**WHAT THE TASK REQUIRES**
Your task is to copy the stretch of lines in the records below that begins with the line containing "Describe the element at coordinates (146, 2496)" and ends with the line containing "The height and width of the screenshot is (1869, 1498).", exactly as written, with nothing added.

**LISTED ENTRIES**

┌──

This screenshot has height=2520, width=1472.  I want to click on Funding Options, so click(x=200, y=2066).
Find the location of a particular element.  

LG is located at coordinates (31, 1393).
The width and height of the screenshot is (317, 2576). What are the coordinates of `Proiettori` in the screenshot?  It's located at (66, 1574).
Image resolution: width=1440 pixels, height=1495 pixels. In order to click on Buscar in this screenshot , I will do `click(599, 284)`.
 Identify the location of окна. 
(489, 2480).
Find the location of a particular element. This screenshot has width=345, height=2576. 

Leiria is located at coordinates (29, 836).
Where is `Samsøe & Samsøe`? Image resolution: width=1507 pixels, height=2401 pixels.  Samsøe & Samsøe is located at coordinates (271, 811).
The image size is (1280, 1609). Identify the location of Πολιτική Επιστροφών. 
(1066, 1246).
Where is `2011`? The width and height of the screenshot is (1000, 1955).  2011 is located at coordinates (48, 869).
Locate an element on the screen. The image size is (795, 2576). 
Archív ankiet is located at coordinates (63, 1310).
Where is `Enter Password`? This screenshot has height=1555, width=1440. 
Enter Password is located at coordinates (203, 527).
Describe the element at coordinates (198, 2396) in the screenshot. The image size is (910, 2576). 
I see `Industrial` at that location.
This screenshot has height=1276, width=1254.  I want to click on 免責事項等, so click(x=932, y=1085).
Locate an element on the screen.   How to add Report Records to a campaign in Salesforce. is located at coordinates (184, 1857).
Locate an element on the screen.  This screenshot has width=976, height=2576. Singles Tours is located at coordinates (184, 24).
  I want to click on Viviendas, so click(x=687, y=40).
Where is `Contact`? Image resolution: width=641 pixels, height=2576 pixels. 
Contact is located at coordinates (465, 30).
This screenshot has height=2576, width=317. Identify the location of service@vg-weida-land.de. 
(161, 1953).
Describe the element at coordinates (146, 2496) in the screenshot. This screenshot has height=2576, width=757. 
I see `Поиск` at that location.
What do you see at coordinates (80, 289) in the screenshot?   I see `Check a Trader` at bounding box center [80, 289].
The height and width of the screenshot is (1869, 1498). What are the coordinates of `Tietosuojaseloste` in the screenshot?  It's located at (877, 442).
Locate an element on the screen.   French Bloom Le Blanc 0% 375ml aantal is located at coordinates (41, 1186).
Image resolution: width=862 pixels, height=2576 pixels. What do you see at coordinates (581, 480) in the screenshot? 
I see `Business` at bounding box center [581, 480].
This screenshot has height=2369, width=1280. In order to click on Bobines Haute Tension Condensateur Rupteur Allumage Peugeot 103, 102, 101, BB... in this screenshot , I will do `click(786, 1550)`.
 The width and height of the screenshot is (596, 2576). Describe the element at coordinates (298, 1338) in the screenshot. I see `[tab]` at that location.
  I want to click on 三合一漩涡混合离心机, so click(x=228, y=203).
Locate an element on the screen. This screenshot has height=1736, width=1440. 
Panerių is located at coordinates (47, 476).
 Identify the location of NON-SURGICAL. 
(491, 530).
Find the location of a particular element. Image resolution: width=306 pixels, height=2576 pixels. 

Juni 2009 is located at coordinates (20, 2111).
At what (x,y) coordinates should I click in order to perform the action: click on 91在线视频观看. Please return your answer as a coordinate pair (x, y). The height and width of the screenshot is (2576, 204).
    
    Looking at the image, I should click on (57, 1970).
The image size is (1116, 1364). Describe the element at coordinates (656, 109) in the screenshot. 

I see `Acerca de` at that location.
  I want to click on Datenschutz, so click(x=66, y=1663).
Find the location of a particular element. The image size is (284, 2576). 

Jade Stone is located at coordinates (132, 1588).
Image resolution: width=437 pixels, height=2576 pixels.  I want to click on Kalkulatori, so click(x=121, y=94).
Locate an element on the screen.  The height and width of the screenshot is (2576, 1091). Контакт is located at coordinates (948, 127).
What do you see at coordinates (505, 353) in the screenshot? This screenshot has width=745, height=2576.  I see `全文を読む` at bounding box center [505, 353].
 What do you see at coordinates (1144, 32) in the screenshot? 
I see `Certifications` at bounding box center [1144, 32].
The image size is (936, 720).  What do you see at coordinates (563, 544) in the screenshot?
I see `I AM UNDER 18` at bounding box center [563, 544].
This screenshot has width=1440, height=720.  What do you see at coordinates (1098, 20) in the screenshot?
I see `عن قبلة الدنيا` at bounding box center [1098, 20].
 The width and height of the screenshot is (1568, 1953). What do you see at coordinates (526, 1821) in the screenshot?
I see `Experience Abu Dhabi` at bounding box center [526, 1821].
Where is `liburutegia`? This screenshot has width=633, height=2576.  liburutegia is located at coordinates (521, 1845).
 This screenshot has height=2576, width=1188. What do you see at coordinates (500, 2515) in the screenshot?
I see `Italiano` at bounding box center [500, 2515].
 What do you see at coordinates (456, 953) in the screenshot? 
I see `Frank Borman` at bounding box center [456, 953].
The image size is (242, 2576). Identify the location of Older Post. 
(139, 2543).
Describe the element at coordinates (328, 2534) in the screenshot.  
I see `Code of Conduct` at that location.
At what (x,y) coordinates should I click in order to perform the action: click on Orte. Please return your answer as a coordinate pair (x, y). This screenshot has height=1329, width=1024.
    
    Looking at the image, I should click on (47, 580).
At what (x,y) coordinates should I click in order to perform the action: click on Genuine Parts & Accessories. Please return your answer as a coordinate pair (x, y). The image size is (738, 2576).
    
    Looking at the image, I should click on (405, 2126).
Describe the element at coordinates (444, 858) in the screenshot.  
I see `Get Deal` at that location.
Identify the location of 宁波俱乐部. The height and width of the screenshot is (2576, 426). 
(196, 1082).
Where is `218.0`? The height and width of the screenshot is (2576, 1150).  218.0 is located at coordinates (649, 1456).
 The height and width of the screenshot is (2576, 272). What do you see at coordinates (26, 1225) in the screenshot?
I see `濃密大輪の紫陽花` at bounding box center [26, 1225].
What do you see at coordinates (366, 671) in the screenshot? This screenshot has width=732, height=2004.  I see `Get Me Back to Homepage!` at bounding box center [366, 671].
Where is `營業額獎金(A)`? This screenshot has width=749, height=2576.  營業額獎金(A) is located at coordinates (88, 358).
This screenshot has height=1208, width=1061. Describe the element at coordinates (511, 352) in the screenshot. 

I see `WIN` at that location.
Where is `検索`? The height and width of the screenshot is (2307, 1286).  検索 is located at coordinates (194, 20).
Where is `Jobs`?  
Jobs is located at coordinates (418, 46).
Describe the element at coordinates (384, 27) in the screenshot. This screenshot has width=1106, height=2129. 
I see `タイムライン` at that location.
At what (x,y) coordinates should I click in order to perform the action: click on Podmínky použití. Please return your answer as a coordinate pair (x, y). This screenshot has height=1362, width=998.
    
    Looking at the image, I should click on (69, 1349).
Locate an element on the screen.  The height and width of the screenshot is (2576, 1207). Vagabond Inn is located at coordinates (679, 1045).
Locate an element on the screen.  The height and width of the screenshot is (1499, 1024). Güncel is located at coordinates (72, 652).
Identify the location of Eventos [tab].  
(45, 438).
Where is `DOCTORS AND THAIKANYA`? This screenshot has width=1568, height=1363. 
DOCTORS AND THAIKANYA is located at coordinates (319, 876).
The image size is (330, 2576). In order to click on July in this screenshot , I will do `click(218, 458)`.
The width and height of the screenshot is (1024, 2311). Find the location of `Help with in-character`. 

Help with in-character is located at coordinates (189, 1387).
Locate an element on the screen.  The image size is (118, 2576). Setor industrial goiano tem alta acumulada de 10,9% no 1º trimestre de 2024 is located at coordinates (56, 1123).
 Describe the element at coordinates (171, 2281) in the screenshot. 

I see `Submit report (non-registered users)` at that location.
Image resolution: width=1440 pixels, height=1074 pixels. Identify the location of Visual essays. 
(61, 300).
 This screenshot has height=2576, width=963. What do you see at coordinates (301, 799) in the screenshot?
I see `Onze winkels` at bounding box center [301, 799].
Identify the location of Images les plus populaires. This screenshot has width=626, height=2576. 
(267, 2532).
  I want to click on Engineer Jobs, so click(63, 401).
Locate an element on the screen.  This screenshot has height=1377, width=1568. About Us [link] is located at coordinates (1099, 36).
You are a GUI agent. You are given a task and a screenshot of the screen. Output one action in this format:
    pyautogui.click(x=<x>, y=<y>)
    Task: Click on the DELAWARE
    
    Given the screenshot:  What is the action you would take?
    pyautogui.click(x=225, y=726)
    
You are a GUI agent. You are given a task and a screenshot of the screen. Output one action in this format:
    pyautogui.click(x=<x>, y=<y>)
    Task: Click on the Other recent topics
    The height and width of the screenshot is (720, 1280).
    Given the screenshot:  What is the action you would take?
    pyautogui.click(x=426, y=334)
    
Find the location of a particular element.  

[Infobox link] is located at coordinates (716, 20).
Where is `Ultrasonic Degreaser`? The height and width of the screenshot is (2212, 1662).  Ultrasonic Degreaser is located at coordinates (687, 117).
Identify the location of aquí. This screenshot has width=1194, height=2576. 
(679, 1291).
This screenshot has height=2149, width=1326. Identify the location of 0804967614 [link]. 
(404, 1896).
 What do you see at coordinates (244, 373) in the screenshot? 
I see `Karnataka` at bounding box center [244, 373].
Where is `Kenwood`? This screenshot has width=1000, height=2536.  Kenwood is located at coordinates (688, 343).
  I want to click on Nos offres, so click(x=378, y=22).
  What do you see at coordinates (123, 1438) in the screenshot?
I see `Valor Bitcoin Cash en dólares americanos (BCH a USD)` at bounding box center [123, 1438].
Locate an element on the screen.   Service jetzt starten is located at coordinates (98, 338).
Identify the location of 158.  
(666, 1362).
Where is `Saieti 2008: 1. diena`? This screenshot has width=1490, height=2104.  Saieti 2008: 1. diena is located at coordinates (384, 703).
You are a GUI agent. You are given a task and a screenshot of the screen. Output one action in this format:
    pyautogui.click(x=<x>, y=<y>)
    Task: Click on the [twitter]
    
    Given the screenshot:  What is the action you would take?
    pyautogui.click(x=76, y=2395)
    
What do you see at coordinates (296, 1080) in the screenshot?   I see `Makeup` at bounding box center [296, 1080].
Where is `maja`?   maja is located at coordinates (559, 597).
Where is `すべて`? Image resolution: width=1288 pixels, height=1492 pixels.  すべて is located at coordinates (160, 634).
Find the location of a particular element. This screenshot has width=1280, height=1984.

└──

**TASK RESULT**
Describe the element at coordinates (146, 2496) in the screenshot. This screenshot has height=2576, width=757. 
I see `Поиск` at that location.
What do you see at coordinates (80, 289) in the screenshot?   I see `Check a Trader` at bounding box center [80, 289].
The height and width of the screenshot is (1869, 1498). What are the coordinates of `Tietosuojaseloste` in the screenshot?  It's located at (877, 442).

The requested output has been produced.